Figure 3: Definition of Moller electron variables in the Lab Frame in the x-y plane.

$\phi '_2\equiv \arccos \left( \frac{p^'_{2(x) Lab}}{p^'_{2(xy)}} \right)$

where $p_{2(xy)}^'=\sqrt{(p_{2(x)}^')^2+(p^'_{2(y)})^2}$

$(p^'_{2(xy)})^2=(p^'_{2(x)})^2+(p^'_{2(y)})^2$

and using $p^2=p_{(x)}^2+p_{(y)}^2+p_{(z)}^2$

this gives $(p^'_{2})^2=(p^'_{2(xy)})^2+(p^'_{2(z)})^2$

$\Longrightarrow (p'_{2})^2-(p'_{2(z)})^2 = (p'_{2(xy)})^2$

$\Longrightarrow p_{2(xy)}^'=\sqrt{(p^'_{2})^2-(p^'_{2(z)})^2}$

which gives$\phi '_2 = \arccos \left( \frac{p_{2(x)}'}{\sqrt{p_{2}^{'\ 2}-p_{2(z)}^{'\ 2}}}\right)$

$\Longrightarrow p_{2(x)}'=\sqrt{p_{2}^{'\ 2}-p_{2(z)}^{'\ 2}} \cos(\phi)$

Similarly, using $p_{2}^2=p_{2(x)}^2+p_{2(y)}^2+p_{2(z)}^2$

$\Longrightarrow p_{2}^{'\ 2}-p_{2(x)}^{'\ 2}-p_{2(z)}^{'\ 2}=p_{2(y)}^{'\ 2}$

$p_{2(y)}'=\sqrt{p_{2}^{'\ 2}-p_{2(x)}^{'\ 2}-p_{2(z)}^{'\ 2}}$

$p_{x}$ and $p_{y}$ results based on $\phi$

Checking on the sign from the cosine results for $\phi '_2$

We have the limiting range that $\phi$ must fall within:

$-\pi \le \phi '_2 \le \pi\ Radians$

Examining the signs of the components which make up the angle $\phi$ in the 4 quadrants which make up the xy plane:

$For\ 0 \ge \phi '_2 \ge \frac{-\pi}{2}\ Radians$

px=POSITIVE

py=NEGATIVE

$For\ 0 \le \phi '_2 \le \frac{\pi}{2}\ Radians$

px=POSITIVE

py=POSITIVE

$For\ \frac{-\pi}{2} \ge \phi '_2 \ge -\pi\ Radians$

px=NEGATIVE

py=NEGATIVE

$For\ \frac{\pi}{2} \le \phi '_2 \le \pi\ Radians$

px=NEGATIVE

py=POSITIVE

Partial Check

Partial Check

Alter Phi Angles

Run for Necessary Amount to match Cross Section

Using the above plot for the target material, we can find the relative amount that each Theta angle should observe for this process which gives a known Moller differential cross section.
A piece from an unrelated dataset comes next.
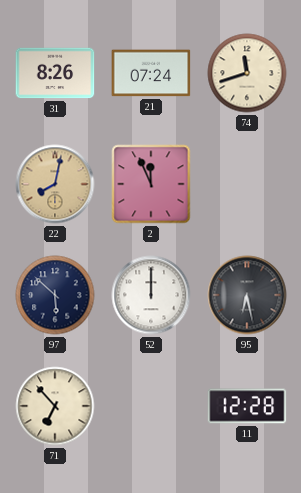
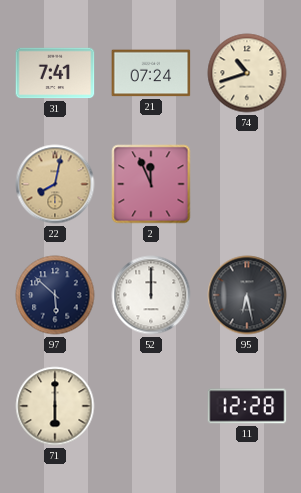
31: 8:26 -> 7:41
74: 11:42 -> 10:42
71: 6:53 -> 6:00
Phi (degrees)	Number of events
35	130
30	120
25	115
20	100
15	90
12	70
10	60
8	40

We can set up conditional statements to check what range the Theta angle falls in, then by diving

$\delta \phi=\frac {2\pi}{number\ of\ events}$

we should find the change in phi needed to give an evenly distributed distribution around the xy plane.